Maureen Paley is pleased to present the first solo exhibition by Morgan Fisher following on from his screening at the gallery in 2013.

My father taught me photography in 1955, when I was twelve years old. I made my first movies (they were conventional home movies) with a Brownie 8mm camera in 1956. I believed that photography and film as I found them in the 1950s would last forever.

All of the works in this exhibition were made as photographs or films. I didn’t do this to sustain my belief, it was the way I wanted to do things, and they were easy and normal things to do. But in treating some of the works after their original production I have chosen to work digitally because it is simpler.

Production Footage, shot on 16mm film in 1971, documents two kinds of movie cameras and the models of production they imply, both now obsolete since in principle film itself is. But true to its identity, the work is presented here as projected film.

Red Boxing Gloves / Orange Kitchen Gloves was shot in 1980 in Polavision, an instant movie format that the videocassette made obsolete. The work is in the form of a pendant pair, a convention that arose in seventeenth-century Holland. The pendant pair consists of two paintings with subjects that are complements of each other. In the classic case one painting shows a husband and the other his wife. Together the two figures make a larger whole. The two pairs of gloves express this same relation in figurative if conventional terms. A few years ago I transferred the films to DVDs; far simpler to show them in that form than as films.

The photographs of unused boxes of still film from the 1950s, shot recently, express the pathos of how I thought about photography and film those many years ago. Most of the manufacturers have disappeared or have stopped making film. At the time these objects were made they carried the promise of future use.

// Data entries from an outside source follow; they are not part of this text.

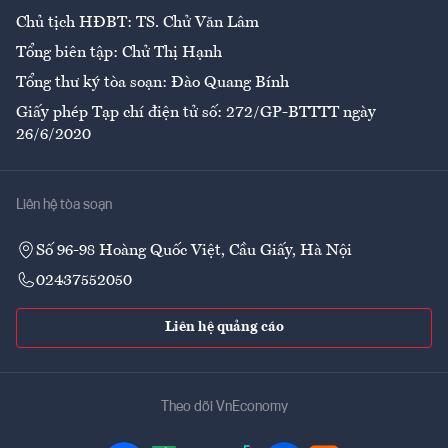
Chủ tịch HĐBT: TS. Chử Văn Lâm
Tổng biên tập: Chử Thị Hạnh
Tổng thư ký tòa soạn: Đào Quang Bính
Giấy phép Tạp chí điện tử số: 272/GP-BTTTT ngày
26/6/2020
Liên hệ tòa soạn
Số 96-98 Hoàng Quốc Việt, Cầu Giấy, Hà Nội
02437552050
Liên hệ quảng cáo
Theo dõi VnEconomy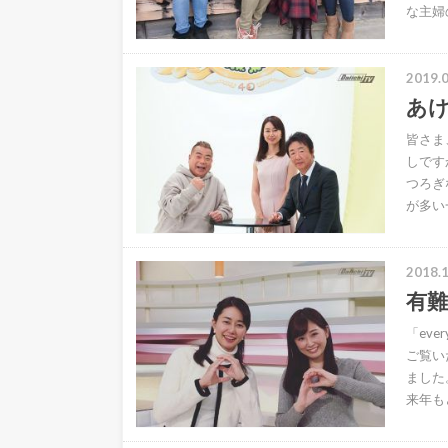
な主婦
2019.0
あ
皆さま
しです
つろぎ
が多い
2018.1
有
「ev
ご覧い
ました
来年も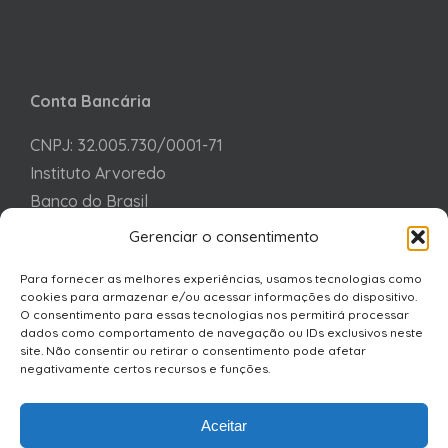
Conta Bancária
CNPJ: 32.005.730/0001-71
Instituto Arvoredo
Banco do Brasil
Agência 7141-2
Gerenciar o consentimento
Conta corrente: 26158-0
Para fornecer as melhores experiências, usamos tecnologias como
PIX: 32005730000171
cookies para armazenar e/ou acessar informações do dispositivo.
O consentimento para essas tecnologias nos permitirá processar
dados como comportamento de navegação ou IDs exclusivos neste
site. Não consentir ou retirar o consentimento pode afetar
negativamente certos recursos e funções.
Aceitar
© Instituto Arvoredo
2026 - Todos os Direitos Reservados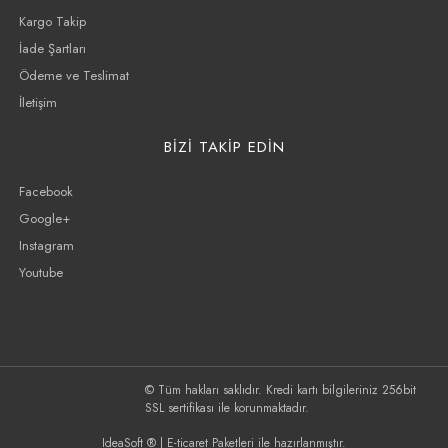
Kargo Takip
İade Şartları
Ödeme ve Teslimat
İletişim
BİZİ TAKİP EDİN
Facebook
Google+
Instagram
Youtube
© Tüm hakları saklıdır. Kredi kartı bilgileriniz 256bit
SSL sertifikası ile korunmaktadır.
IdeaSoft ®
|
E-ticaret
Paketleri ile hazırlanmıştır.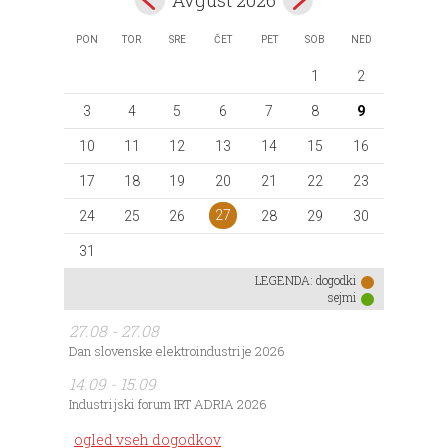
PON
TOR
SRE
ČET
PET
SOB
NED
1
2
3
4
5
6
7
8
9
10
11
12
13
14
15
16
17
18
19
20
21
22
23
27
24
25
26
28
29
30
31
LEGENDA:
dogodki
sejmi
27.08 - 27.08
Dan slovenske elektroindustrije 2026
14.09 - 15.09
Industrijski forum IRT ADRIA 2026
ogled vseh dogodkov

Now, their expiration dates long past, they are useless, at least with respect to their original purpose, their uselessness underlined by the fact that photography on film as an amateur practice is essentially extinct. The photographs were shot on film, a practice still current in commercial photography, but scanned and then printed as archival pigment prints.

Morgan Fisher, October 2014

Morgan Fisher was born in 1942 in Washington, D.C. He studied art history at Harvard College and then film in Los Angeles. He lives and works in Santa Monica, California.

Previous solo exhibitions include: Conversations, Aspen Art Museum, Colorado, USA, 2012; The Frame and Beyond, Generali Foundation, Vienna, Austria, 2012; Films and Paintings and In Between and Nearby, Raven Row, London, 2011; Translations, Museum Abteiberg, Mönchengladbach, Germany, 2011; Portikus Looks at Itself, Portikus, Frankfurt, Germany, 2009; Standard Gauge: Film Works by Morgan Fisher, 1968-2003, Museum of Contemporary Art, MOCA, Los Angeles, California, USA, 2006; Whitney Museum of American Art, New York, USA, 2006; Standard Gauge: The Films of Morgan Fisher, Tate Modern, London, 2005. His work was included in the 2014, 2004 and 1985 Whitney Biennials.

Solo publications include: Morgan Fisher. Conversations, Aspen Art Museum, Aspen, 2014; Morgan Fisher: Exterior and Interior Color Beauty, Bortolami Gallery, New York, 2013; Morgan Fisher. Two Exhibitions / Writings, Generali Foundation, Vienna, Museum Abteiberg, Monchengladbach and Verlag der Buchhandlung Walther König, Cologne, 2012; Films and Paintings and In Between and Nearby, Raven Row, London, 2011.